Conozco íntimamente ese sonido y caprichosamente afirmo que es bien mió. Es sin duda el despertador más económico y eficaz que conozco. Sencillamente no existe sonido que logre igualarle, ni siquiera hacerle sombra. Es más creo fervientemente en que el día que en que los celulares se percaten de esto no habrá “ringtone” que se le resista.
A veces el sonido no esta y, debo reconocerlo, lo imagino. Cierro los ojos durante algunos minutos en la cama y trato de darle cuerpo al mismo. Existen mañanas en que despierto más adulto que de costumbre y ese juego me resulta esquivo.

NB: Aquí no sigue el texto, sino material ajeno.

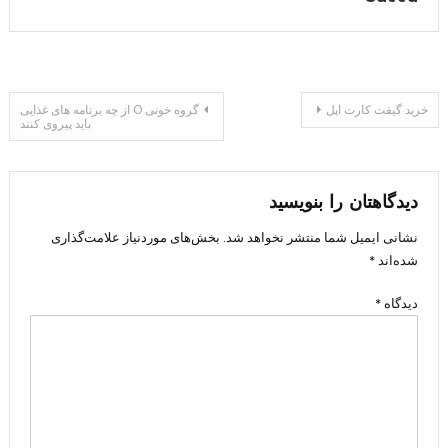
راهبری
خرید گیفت کارت اپل
گروه خونی O از چه برنامه های غذایی
باید پیروی کنند
نوشته
دیدگاهتان را بنویسید
نشانی ایمیل شما منتشر نخواهد شد.
بخش‌های موردنیاز علامت‌گذاری
شده‌اند
*
دیدگاه
*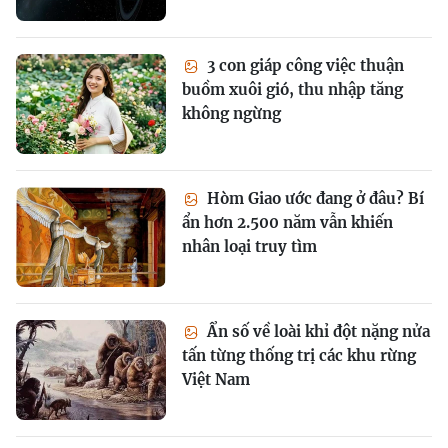
3 con giáp công việc thuận
buồm xuôi gió, thu nhập tăng
không ngừng
Hòm Giao ước đang ở đâu? Bí
ẩn hơn 2.500 năm vẫn khiến
nhân loại truy tìm
Ẩn số về loài khỉ đột nặng nửa
tấn từng thống trị các khu rừng
Việt Nam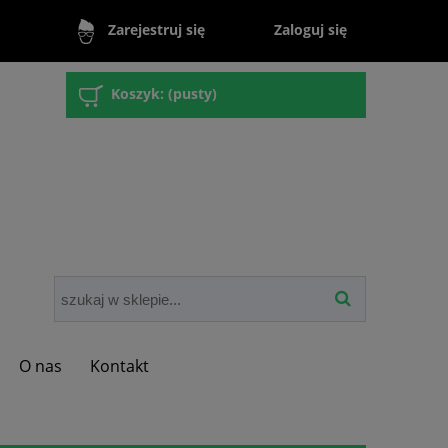
Zaloguj się
Zarejestruj się
Koszyk:
(pusty)
O nas
Kontakt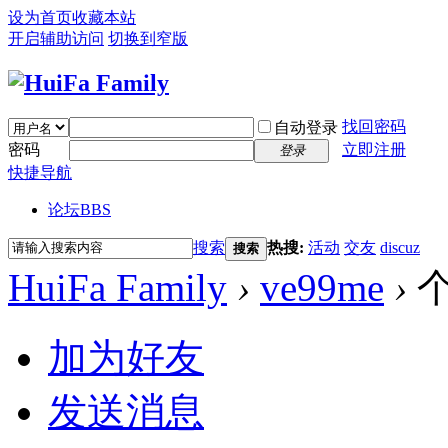
设为首页
收藏本站
开启辅助访问
切换到窄版
找回密码
自动登录
密码
立即注册
登录
快捷导航
论坛
BBS
搜索
热搜:
活动
交友
discuz
搜索
HuiFa Family
›
ve99me
›
加为好友
发送消息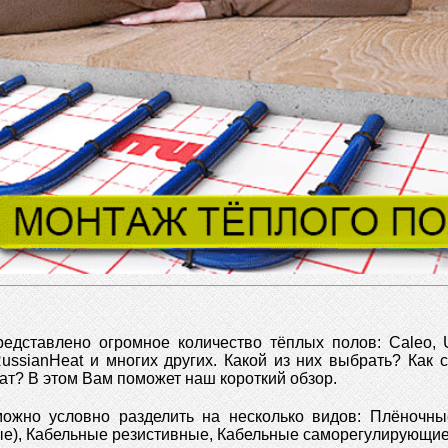
едставлено огромное количество тёплых полов: Caleo, Un
RussianHeat и многих других. Какой из них выбрать? Как 
ат? В этом Вам поможет наш короткий обзор.
ожно условно разделить на несколько видов: Плёночны
ые), Кабельные резистивные, Кабельные саморегулирующие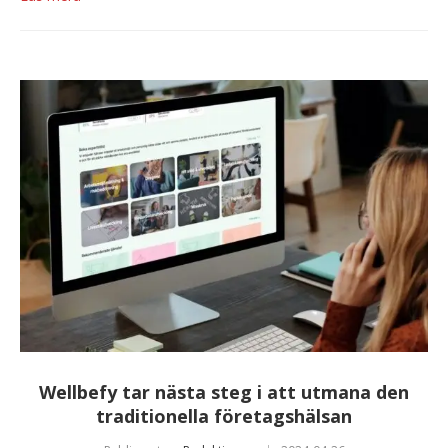
Wellbefy tar nästa steg i att utmana den
traditionella företagshälsan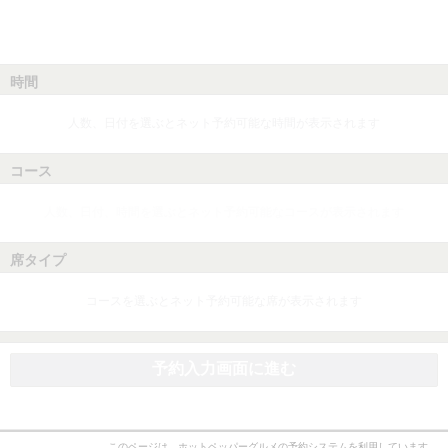
時間
人数、日付を選ぶとネット予約可能な時間が表示されます
コース
人数、日付、時間を選ぶとネット予約可能なコースが表示されます
席タイプ
コースを選ぶとネット予約可能な席が表示されます
予約入力画面に進む
このページは、ホットペッパーグルメの予約システムを利用しています。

Casualmente son esas mañanas en las que suelo “levantarme con el pie izquierdo”.
El pitido da pie al mate y no al té, al Página y no a la Nación y a las tostadas en oposición a los bizcochitos de grasa. El requisito obligatorio es que las últimas deben ser caseras. Caseras como las de la nona.
Antonia falleció apenas cumplió los 90 años. Disfrute su compañía lo suficiente para advertir que como integrante de la familia era la que menos parentesco tenia con el histriónico chillido. Una persona calma, dulce y paciente.
El aroma de sus tostadas atravesaba el diminuto pasillo que nos separaba, y eran suficientes como para abarcar la totalidad del día. Mi bisabuela las preparaba religiosamente cada mañana y en cantidades abismales. En esa ocasión el “despertador” también anunciada la llegada de las mismas. Recuerdo correr durante años en su búsqueda.
Lo mejor era cuando de tostadas les quedaba poco y de morochas mucho. La culpa era compartida, pues mi hermano y yo, en cierta tarde de invierno, descubrimos que esa era la mejor excusa para perpetuar el momento. Mi nona las raspaba una a una con un viejo y desafilado tramontina al tiempo que recitaba alguna zamba propia de su Catamarca natal.
El tiempo paso, con el mi infancia y en algún momento, que no logro precisar, me aburrí de ellas ya con hambre de otras cosas.
Hoy el chillido y las tostadas se asemejan pero no son los mismos. En algunas ocasiones logran confundirme y ciegamente recorro hasta el cansancio ese estrecho pasillo.
Sin embargo allí no hay calma, ni dulzura ni paciencia.